How to think about what the HEAD thingy actually is in Git – 097

My learning preference is through hands-on experimentation. I like taking things apart, putting them back together, or trying to break stuff. So let’s break apart this HEAD thingy.

According to this SO answer, it is a file.

saraf@TheBlueDog  ~/Source/Repos/scrap/detachedHeadPractice (master)
$ cat .git/HEAD
ref: refs/heads/master

and that file contains some content. I’d assume “ref” means reference, and “master” is the master branch we’ve been playing with. I’m not sure what “refs/heads/master” actually stands for, but I’ll figure that out later.

I keep hearing HEAD referred to as a pointer. This would make sense if it is a file that only contains the location(?) where to point to. That answers the literal question.

But what does the HEAD pointer do?

According to this stack overflow answer, “HEAD is a reference to the last commit in the currently checked-out branch.” Considering we have master checked out, that makes sense. Doing a git log would show all the commits in the repo.  If we switched to a branch and did a git log, we’d see all the commits for that branch.

But what about the detached HEAD state from yesterday?

Continuing with the same stack overflow answer, “A detached HEAD is the situation you end up in whenever you check out a commit (or tag) instead of a branch.”

Yep, we saw that yesterday. HEAD is pointing at the 2nd commit, whereas master is pointing at the 3rd.

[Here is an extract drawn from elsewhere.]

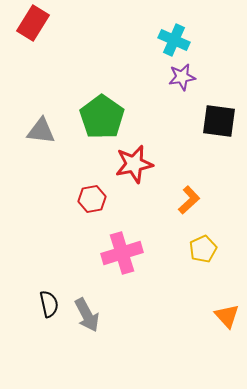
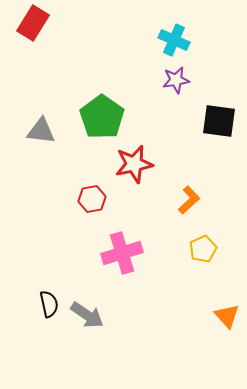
purple star: moved 6 px left, 3 px down
gray arrow: rotated 28 degrees counterclockwise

visualization tool showing a detached HEAD state 

Now I had to re-read this line from the same stack overflow answer, “In this case, you have to imagine this as a temporary branch without a name; so instead of having a named branch reference, we only have HEAD.”

A temporary branch without a name??

Okay, what I think is happening is that if you were in a detached state (as shown above) and did a git log, you’d only see 2 commits, not 3.  Since you are seeing 2 commits, you are still technically on a branch. It’s just that this branch doesn’t have a name.

In other words, a Git pointer never points to just a single commit. A git pointer points to the last commit in that series of commits (which I guess is where the temporary nameless branch concept comes from). Which now begs the question… what’s really a git branch?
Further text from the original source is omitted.